#### PROBLEM:
Check each line of the records below and collect those that include the word "answer".

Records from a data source
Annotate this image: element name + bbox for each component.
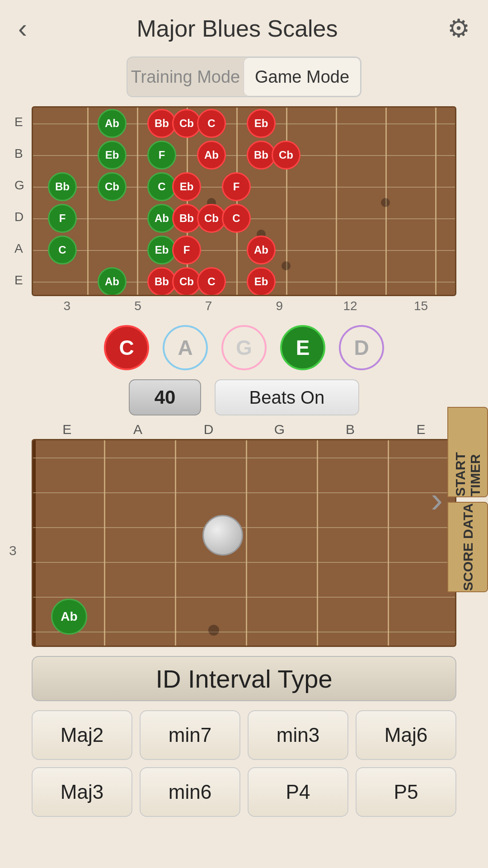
note-F-D[interactable]: F — [48, 204, 77, 233]
page-title: Major Blues Scales — [136, 15, 338, 42]
fret-line — [236, 108, 238, 295]
answer-Maj3[interactable]: Maj3 — [32, 767, 132, 817]
neck-section: E A D G B E 3 — [32, 420, 456, 647]
neck-string-labels: E A D G B E — [32, 420, 456, 439]
note-F-B[interactable]: F — [147, 141, 176, 170]
fret-line-b1 — [104, 440, 105, 646]
note-Cb-B-red[interactable]: Cb — [272, 141, 300, 170]
string-label-D: D — [14, 210, 24, 224]
neck-label-G: G — [261, 422, 297, 437]
string-labels: E B G D A E — [14, 106, 24, 296]
fret-num-3: 3 — [53, 299, 80, 313]
neck-label-B: B — [332, 422, 368, 437]
right-buttons: START TIMER SCORE DATA — [447, 407, 488, 592]
top-fretboard-container: E B G D A E — [32, 106, 456, 316]
fret-num-9: 9 — [266, 299, 293, 313]
note-Eb-G-red[interactable]: Eb — [172, 172, 201, 201]
note-C-E6[interactable]: C — [197, 109, 226, 138]
bpm-display: 40 — [129, 379, 201, 415]
neck-label-D: D — [191, 422, 227, 437]
mode-toggle: Training Mode Game Mode — [127, 57, 361, 97]
note-F-A-red[interactable]: F — [172, 236, 201, 264]
caged-G-button[interactable]: G — [221, 325, 267, 370]
fret-line-b3 — [246, 440, 247, 646]
bottom-fretboard[interactable]: Ab — [32, 439, 456, 647]
note-Eb-E6-red[interactable]: Eb — [247, 109, 276, 138]
note-Eb-E1-red[interactable]: Eb — [247, 267, 276, 296]
fret-num-7: 7 — [195, 299, 222, 313]
answer-min7[interactable]: min7 — [140, 710, 240, 760]
string-line — [33, 282, 455, 283]
caged-row: C A G E D — [0, 325, 488, 370]
nut-line — [33, 440, 36, 646]
bottom-note-Ab[interactable]: Ab — [51, 599, 87, 635]
controls-row: 40 Beats On — [0, 379, 488, 415]
fret-numbers: 3 5 7 9 12 15 — [32, 296, 456, 316]
neck-string-line — [33, 492, 455, 493]
neck-label-E: E — [49, 422, 85, 437]
fret-line-b5 — [388, 440, 389, 646]
string-label-B: B — [14, 146, 24, 161]
caged-A-button[interactable]: A — [163, 325, 208, 370]
answer-Maj6[interactable]: Maj6 — [356, 710, 456, 760]
fret-dot — [282, 261, 291, 270]
fret-line-b4 — [317, 440, 318, 646]
fret-line — [137, 108, 138, 295]
neck-string-line — [33, 458, 455, 458]
back-button[interactable]: ‹ — [18, 15, 27, 42]
fret-lines — [33, 108, 455, 295]
bottom-section: ID Interval Type Maj2 min7 min3 Maj6 Maj… — [32, 656, 456, 817]
answer-min6[interactable]: min6 — [140, 767, 240, 817]
answer-grid: Maj2 min7 min3 Maj6 Maj3 min6 P4 P5 — [32, 710, 456, 817]
fret-line-b2 — [175, 440, 176, 646]
game-mode-button[interactable]: Game Mode — [244, 57, 361, 96]
neck-string-line — [33, 562, 455, 563]
string-label-E1: E — [14, 273, 24, 288]
answer-P4[interactable]: P4 — [248, 767, 348, 817]
fret-line — [336, 108, 337, 295]
id-interval-button[interactable]: ID Interval Type — [32, 656, 456, 701]
note-Ab-E1[interactable]: Ab — [98, 267, 127, 296]
fret-line — [435, 108, 436, 295]
caged-C-button[interactable]: C — [104, 325, 149, 370]
note-Ab-B-red[interactable]: Ab — [197, 141, 226, 170]
string-label-A: A — [14, 241, 24, 256]
top-fretboard[interactable]: Ab Eb F Bb Cb C F Ab C Eb Ab Bb Cb C Eb … — [32, 106, 456, 296]
neck-string-line — [33, 632, 455, 632]
knob[interactable] — [202, 515, 243, 556]
note-Eb-B[interactable]: Eb — [98, 141, 127, 170]
training-mode-button[interactable]: Training Mode — [127, 57, 244, 96]
fret-num-12: 12 — [337, 299, 364, 313]
start-timer-button[interactable]: START TIMER — [447, 407, 488, 497]
fret-dot — [381, 198, 390, 207]
fret-num-5: 5 — [124, 299, 151, 313]
answer-Maj2[interactable]: Maj2 — [32, 710, 132, 760]
fret-line — [87, 108, 89, 295]
answer-min3[interactable]: min3 — [248, 710, 348, 760]
caged-D-button[interactable]: D — [339, 325, 384, 370]
fret-num-15: 15 — [408, 299, 435, 313]
fret-marker-3: 3 — [9, 543, 17, 558]
neck-label-A: A — [120, 422, 156, 437]
gear-icon[interactable]: ⚙ — [447, 14, 470, 43]
note-C-A[interactable]: C — [48, 236, 77, 264]
string-line — [33, 250, 455, 251]
note-Ab-A-red[interactable]: Ab — [247, 236, 276, 264]
neck-string-line — [33, 597, 455, 598]
next-button[interactable]: › — [431, 479, 443, 521]
note-Cb-G[interactable]: Cb — [98, 172, 127, 201]
note-C-D-red[interactable]: C — [222, 204, 251, 233]
header: ‹ Major Blues Scales ⚙ — [0, 0, 488, 52]
caged-E-button[interactable]: E — [280, 325, 325, 370]
note-Ab-E6[interactable]: Ab — [98, 109, 127, 138]
answer-P5[interactable]: P5 — [356, 767, 456, 817]
score-data-button[interactable]: SCORE DATA — [447, 502, 488, 592]
neck-string-line — [33, 527, 455, 528]
string-line — [33, 155, 455, 156]
note-Bb-G[interactable]: Bb — [48, 172, 77, 201]
string-line — [33, 123, 455, 124]
note-F-G-red[interactable]: F — [222, 172, 251, 201]
string-label-G: G — [14, 178, 24, 193]
note-C-E1-red[interactable]: C — [197, 267, 226, 296]
beats-on-button[interactable]: Beats On — [215, 379, 359, 415]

#### SOLVED EXERCISE:
answer-Maj3[interactable]: Maj3 — [32, 767, 132, 817]
answer-min7[interactable]: min7 — [140, 710, 240, 760]
answer-Maj6[interactable]: Maj6 — [356, 710, 456, 760]
answer-min6[interactable]: min6 — [140, 767, 240, 817]
answer-grid: Maj2 min7 min3 Maj6 Maj3 min6 P4 P5 — [32, 710, 456, 817]
answer-P4[interactable]: P4 — [248, 767, 348, 817]
answer-Maj2[interactable]: Maj2 — [32, 710, 132, 760]
answer-min3[interactable]: min3 — [248, 710, 348, 760]
answer-P5[interactable]: P5 — [356, 767, 456, 817]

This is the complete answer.